= Thomas Dawson (physician) =

British physician (c. 1725–1782)

Thomas Dawson (1725?–1782) was an English physician.

==Life==
Born about 1725, he was the son of Eli Dawson, a dissenter, and was educated in Kendal, at the dissenting academy of Caleb Rotheram. Initially minister of a congregation at the Gravel Pit Meeting-house in Hackney parish, he went to Glasgow College in 1749, and graduated M.D. there 8 June 1753.

Dawson went into practice in London, occasionally going round the wards of Guy's Hospital. He was elected physician to the Middlesex Hospital 1 February 1759, but only held the post for two years. On 22 December 1762 he was admitted a licentiate of the College of Physicians of London. Two years later (3 October) he was elected physician to the London Hospital, and continued there till 5 September 1770.

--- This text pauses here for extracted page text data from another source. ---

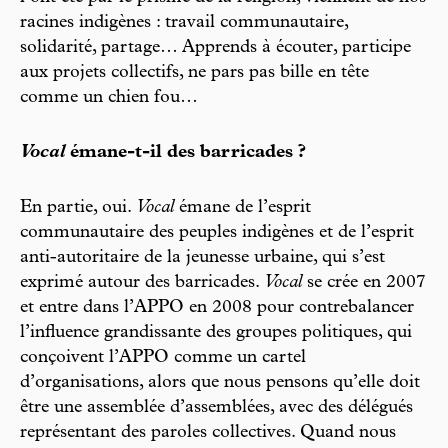
racines indigènes : travail communautaire,
solidarité, partage… Apprends à écouter, participe
aux projets collectifs, ne pars pas bille en tête
comme un chien fou…
Vocal
émane-t-il des barricades ?
En partie, oui.
Vocal
émane de l’esprit
communautaire des peuples indigènes et de l’esprit
anti-autoritaire de la jeunesse urbaine, qui s’est
exprimé autour des barricades.
Vocal
se crée en 2007
et entre dans l’APPO en 2008 pour contrebalancer
l’influence grandissante des groupes politiques, qui
conçoivent l’APPO comme un cartel
d’organisations, alors que nous pensons qu’elle doit
être une assemblée d’assemblées, avec des délégués
représentant des paroles collectives. Quand nous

Dawson used to see patients at Batson's coffee-house in Cornhill. He died 29 April 1782.

==Works==
In 1774 Dawson published Cases in the Acute Rheumatism and the Gout, with cursory Remarks and the Method of Treatment. It suggested doses of tincture of guaiacum during the painful stage of both rheumatic fever and gout; guaiacum was then being used for chronic rheumatism, and Richard Brocklesby had previously made related experiments. His other work was An Account of a Safe and Efficient Remedy for Sore Eyes and Eyelids, London, 1782.

==Family==
Dawson married on 29 May 1758 Miss Corbet, a patient of his.